Green poop usually means one of two things: you ate something with a lot of green pigment, or food moved through your digestive system faster than normal. In most cases, it’s harmless and resolves on its own within a day or two. But occasionally, green stool signals an infection or an ongoing digestive issue worth paying attention to.
Why Stool Is Normally Brown
Your liver produces bile, a green fluid that helps break down fats during digestion. As bile travels through your intestines, enzymes chemically alter it, gradually shifting its color from green to yellow to brown. That final brown color is what you see in a typical, healthy bowel movement. Anything that interrupts this process, whether it’s a food that adds its own pigment or digestion that moves too quickly for the color change to finish, can leave your stool looking green.
Foods That Turn Stool Green
This is the most common cause by far. Chlorophyll, the pigment that makes plants green, passes through your digestive tract and tints your stool along the way. Spinach, kale, and broccoli are the usual suspects, but avocados, fresh herbs, pistachios, and matcha can do the same thing. The more you eat, the more vivid the green.
Blueberries and blackberries can also produce green stool, which surprises people since the fruit itself is dark blue or purple. The pigments interact with bile and digestive enzymes in ways that sometimes shift the color toward green rather than dark brown.
Artificial food coloring is another frequent culprit. Brightly frosted cupcakes, candy, fruit snacks, freeze pops, and colored drinks can all produce strikingly green (or blue-green) results in the toilet. The dye continues coloring whatever it touches long after you’ve eaten it.
Fast Digestion and Diarrhea
When food moves through your intestines faster than usual, bile doesn’t have enough time to complete its chemical transformation from green to brown. The result is stool that still carries bile’s original green tint. This is why green poop and diarrhea often go together. Anything that speeds up transit, whether it’s a stomach bug, food intolerance, stress, or even a strong cup of coffee on an empty stomach, can produce this effect. Once your digestion returns to its normal pace, the color will follow.
Medications and Supplements
Iron supplements are well known for turning stool dark green or even black. This is a normal chemical reaction between the iron and your digestive fluids, not a sign of a problem. Some antibiotics can also shift stool color to green or yellow by disrupting the balance of gut bacteria that normally help process bile. If you recently started a new medication and notice a color change, the timing is probably not a coincidence.
Infections That Cause Green Stool
Several infections can produce green diarrhea, usually alongside other symptoms that make it clear something more than diet is going on.
- Salmonella comes from food contaminated with animal feces and typically causes diarrhea, stomach cramps, and fever.
- E. coli spreads through contaminated food or water and can cause stomach cramps, vomiting, and sometimes bloody diarrhea.
- Norovirus is extremely contagious and brings on stomach pain, diarrhea, and vomiting, often hitting suddenly.
- Giardia is an intestinal parasite that causes greasy, foul-smelling stools along with gas, bloating, and stomach cramps.
In each of these cases, the infection speeds up digestion dramatically, which prevents bile from completing its normal color change.
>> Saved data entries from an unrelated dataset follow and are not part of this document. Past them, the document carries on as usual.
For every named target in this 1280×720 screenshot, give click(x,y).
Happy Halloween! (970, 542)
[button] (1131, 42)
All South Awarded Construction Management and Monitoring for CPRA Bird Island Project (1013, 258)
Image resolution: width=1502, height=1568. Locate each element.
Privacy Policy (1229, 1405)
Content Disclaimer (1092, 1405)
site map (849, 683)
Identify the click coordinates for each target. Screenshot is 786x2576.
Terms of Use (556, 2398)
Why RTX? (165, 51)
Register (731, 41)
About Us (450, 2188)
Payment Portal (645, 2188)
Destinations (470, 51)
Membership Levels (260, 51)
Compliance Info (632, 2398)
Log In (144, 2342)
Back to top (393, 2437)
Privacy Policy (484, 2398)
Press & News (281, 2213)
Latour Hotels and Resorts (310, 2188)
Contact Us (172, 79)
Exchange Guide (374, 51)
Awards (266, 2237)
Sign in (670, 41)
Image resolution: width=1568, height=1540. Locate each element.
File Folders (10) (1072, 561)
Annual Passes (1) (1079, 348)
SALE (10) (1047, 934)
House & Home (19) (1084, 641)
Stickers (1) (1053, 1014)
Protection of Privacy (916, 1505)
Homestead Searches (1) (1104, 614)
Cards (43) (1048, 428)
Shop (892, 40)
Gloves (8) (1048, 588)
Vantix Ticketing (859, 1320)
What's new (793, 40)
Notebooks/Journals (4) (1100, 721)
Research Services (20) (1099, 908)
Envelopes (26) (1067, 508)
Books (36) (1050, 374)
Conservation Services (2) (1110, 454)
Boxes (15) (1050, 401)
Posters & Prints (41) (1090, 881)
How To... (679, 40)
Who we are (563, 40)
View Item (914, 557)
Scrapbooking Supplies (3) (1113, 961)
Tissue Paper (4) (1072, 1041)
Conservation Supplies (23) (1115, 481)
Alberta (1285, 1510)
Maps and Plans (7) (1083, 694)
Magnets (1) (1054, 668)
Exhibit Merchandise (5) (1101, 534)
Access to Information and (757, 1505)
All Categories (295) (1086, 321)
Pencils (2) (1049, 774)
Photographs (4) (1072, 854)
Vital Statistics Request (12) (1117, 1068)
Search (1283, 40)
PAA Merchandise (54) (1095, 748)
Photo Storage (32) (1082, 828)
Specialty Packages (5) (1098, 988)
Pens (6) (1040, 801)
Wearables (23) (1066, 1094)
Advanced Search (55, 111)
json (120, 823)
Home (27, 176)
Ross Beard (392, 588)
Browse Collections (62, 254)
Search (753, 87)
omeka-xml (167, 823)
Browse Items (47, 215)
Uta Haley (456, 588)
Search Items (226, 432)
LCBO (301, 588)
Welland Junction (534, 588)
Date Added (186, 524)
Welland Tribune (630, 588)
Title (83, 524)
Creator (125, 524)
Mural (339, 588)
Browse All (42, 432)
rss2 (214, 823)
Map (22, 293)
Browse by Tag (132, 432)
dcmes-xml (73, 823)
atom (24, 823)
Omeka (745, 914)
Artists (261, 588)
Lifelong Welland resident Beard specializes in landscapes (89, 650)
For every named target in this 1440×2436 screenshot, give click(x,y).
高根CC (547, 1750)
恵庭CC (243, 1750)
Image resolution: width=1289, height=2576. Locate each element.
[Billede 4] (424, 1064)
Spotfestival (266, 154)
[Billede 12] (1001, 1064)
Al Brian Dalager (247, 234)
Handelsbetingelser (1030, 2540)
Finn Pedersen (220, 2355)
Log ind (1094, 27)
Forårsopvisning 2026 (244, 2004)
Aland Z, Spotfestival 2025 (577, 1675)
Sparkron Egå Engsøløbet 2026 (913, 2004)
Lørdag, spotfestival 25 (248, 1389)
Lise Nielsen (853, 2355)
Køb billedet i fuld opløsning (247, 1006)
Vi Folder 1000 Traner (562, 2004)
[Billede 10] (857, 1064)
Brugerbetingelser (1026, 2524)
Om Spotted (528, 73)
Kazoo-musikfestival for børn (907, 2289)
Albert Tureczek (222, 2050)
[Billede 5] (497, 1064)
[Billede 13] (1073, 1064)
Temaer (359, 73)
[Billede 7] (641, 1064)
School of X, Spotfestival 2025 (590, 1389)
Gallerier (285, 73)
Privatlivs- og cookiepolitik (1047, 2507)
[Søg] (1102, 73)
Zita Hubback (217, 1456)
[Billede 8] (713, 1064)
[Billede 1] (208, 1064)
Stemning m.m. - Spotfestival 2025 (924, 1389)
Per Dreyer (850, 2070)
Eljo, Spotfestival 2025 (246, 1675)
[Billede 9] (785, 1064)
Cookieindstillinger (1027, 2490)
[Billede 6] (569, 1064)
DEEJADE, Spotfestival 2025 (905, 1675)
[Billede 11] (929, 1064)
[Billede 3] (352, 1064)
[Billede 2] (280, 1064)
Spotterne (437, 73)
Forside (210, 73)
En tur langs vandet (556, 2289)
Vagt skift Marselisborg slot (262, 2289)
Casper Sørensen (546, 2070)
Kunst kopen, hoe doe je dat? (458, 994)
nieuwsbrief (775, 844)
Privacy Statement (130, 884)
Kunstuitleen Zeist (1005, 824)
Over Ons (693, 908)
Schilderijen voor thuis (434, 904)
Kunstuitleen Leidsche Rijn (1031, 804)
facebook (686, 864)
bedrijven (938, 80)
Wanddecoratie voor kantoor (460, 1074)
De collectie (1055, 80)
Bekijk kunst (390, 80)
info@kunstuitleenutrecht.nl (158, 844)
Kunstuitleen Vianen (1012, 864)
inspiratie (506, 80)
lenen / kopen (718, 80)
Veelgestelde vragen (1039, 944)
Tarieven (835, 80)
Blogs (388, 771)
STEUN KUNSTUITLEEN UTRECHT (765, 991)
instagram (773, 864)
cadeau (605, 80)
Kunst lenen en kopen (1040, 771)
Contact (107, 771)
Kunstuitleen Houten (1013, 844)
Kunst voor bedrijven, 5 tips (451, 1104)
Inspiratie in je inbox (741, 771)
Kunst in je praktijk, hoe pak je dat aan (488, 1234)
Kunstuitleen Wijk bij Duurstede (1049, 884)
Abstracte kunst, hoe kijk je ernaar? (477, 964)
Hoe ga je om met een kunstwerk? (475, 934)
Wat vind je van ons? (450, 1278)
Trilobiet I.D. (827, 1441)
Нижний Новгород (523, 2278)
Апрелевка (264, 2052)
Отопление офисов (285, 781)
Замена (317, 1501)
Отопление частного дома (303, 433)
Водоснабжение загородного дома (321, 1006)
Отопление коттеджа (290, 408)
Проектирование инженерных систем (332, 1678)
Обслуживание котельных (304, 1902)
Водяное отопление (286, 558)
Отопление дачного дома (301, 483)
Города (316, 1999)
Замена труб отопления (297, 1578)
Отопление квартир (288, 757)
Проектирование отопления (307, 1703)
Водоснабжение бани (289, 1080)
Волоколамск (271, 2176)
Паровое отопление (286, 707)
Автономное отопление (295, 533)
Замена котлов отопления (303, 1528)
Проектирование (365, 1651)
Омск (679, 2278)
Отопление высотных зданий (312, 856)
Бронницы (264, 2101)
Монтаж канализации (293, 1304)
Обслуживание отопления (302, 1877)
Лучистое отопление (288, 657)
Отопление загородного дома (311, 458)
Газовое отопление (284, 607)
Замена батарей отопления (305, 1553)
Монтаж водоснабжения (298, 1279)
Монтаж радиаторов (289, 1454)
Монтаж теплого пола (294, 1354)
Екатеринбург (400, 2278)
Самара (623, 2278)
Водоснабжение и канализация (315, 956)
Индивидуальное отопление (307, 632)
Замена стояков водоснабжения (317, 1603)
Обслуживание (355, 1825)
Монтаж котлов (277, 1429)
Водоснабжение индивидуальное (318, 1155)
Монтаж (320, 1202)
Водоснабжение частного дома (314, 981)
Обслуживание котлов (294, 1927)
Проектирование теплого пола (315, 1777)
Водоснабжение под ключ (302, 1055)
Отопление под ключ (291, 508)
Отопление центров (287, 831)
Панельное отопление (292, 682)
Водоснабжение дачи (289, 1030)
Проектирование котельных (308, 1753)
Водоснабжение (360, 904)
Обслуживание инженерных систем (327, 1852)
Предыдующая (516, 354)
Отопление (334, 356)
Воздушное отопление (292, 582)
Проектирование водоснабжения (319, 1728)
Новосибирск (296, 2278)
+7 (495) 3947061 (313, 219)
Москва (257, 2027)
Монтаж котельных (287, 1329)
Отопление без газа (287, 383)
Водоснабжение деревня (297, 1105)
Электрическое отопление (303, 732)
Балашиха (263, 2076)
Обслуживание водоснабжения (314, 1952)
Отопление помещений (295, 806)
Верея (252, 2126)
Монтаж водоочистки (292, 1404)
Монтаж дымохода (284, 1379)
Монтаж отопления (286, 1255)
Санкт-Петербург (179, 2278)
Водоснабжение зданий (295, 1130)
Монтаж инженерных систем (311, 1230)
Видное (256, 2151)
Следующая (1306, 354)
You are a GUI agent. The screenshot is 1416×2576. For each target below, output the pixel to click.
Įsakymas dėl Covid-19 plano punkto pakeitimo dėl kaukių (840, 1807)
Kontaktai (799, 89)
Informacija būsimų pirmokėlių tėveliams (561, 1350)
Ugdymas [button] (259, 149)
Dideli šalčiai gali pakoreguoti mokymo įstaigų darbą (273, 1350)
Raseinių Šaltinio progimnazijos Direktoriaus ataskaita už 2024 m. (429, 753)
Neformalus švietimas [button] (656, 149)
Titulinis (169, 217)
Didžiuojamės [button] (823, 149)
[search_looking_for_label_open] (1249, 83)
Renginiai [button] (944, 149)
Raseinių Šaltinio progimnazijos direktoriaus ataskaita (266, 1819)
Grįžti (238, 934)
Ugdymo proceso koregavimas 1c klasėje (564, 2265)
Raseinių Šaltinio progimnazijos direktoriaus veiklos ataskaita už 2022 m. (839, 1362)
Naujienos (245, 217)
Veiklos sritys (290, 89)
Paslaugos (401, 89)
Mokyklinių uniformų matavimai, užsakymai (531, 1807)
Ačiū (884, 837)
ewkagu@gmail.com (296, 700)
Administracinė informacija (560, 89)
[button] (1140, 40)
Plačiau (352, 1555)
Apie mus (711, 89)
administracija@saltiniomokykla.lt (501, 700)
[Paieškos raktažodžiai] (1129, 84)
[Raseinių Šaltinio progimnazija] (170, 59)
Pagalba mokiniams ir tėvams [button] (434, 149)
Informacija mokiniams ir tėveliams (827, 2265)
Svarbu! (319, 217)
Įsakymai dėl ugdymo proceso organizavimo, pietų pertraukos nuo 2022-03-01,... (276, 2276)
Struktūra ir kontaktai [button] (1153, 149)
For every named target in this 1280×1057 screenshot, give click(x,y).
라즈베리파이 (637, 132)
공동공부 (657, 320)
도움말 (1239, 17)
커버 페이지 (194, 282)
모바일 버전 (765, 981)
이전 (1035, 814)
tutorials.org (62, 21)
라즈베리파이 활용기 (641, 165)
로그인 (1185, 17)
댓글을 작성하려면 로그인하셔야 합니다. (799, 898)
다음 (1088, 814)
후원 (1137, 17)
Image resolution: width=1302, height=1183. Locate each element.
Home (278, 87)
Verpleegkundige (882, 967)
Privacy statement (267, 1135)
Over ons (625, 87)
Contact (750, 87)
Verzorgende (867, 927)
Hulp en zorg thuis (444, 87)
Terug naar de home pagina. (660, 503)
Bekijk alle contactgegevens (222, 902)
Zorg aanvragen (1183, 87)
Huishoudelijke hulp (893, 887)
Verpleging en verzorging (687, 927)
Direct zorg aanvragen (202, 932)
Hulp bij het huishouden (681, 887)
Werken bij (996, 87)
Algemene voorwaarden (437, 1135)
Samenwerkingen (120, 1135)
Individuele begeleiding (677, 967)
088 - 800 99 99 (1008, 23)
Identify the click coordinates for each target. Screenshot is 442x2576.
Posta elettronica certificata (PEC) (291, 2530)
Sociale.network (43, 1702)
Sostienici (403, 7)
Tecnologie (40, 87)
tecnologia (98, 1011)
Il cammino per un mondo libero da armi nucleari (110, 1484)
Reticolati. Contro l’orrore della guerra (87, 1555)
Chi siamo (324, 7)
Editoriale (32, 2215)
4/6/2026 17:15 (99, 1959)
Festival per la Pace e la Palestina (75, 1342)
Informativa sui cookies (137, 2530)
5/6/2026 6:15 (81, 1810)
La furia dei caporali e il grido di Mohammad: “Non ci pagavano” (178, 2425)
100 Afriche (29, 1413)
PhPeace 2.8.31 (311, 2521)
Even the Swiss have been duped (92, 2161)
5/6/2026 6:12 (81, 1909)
The green color itself isn’t the danger. The concern is dehydration from prolonged diarrhea and the underlying infection causing it.
Gallbladder Removal and Bile Problems
People who’ve had their gallbladder removed sometimes notice persistently green or yellowish stool. Without the gallbladder to regulate bile release, bile flows directly into the intestines in a less controlled way. This can lead to bile acid malabsorption, where excess bile acids build up in the colon, trigger extra water secretion, and cause chronic watery or loose stools. The stool may also appear greasy or fatty. This doesn’t happen to everyone after gallbladder surgery, but it’s common enough that it’s worth mentioning if you’ve had the procedure and notice ongoing color changes.
Green Stool in Babies
Green poop in infants is extremely common and rarely concerning. Newborns pass meconium, a dark greenish-black substance, in their first few days. After that, several things can keep stool on the green side: not finishing a full feeding on one breast (which means the baby gets more of the thinner, lower-fat milk at the beginning of a feed and less of the fattier milk that comes later), certain hypoallergenic formulas designed for babies with milk or soy allergies, and the simple fact that breastfed babies haven’t yet developed the full range of gut bacteria that help process bile into its typical brown end product. Occasional green diapers in an otherwise happy, feeding baby are normal.
When Green Stool Needs Attention
A single green bowel movement after a big salad or a bag of candy is nothing to think twice about. But if green stool persists for more than a few days without an obvious dietary explanation, or if it comes with fever, severe cramping, bloody stool, or signs of dehydration (dark urine, dizziness, dry mouth), something beyond diet is likely driving it. Green diarrhea that lasts more than a couple of days in a child deserves prompt attention, since young kids dehydrate faster than adults. Staying well-hydrated is the most important immediate step while you figure out the cause.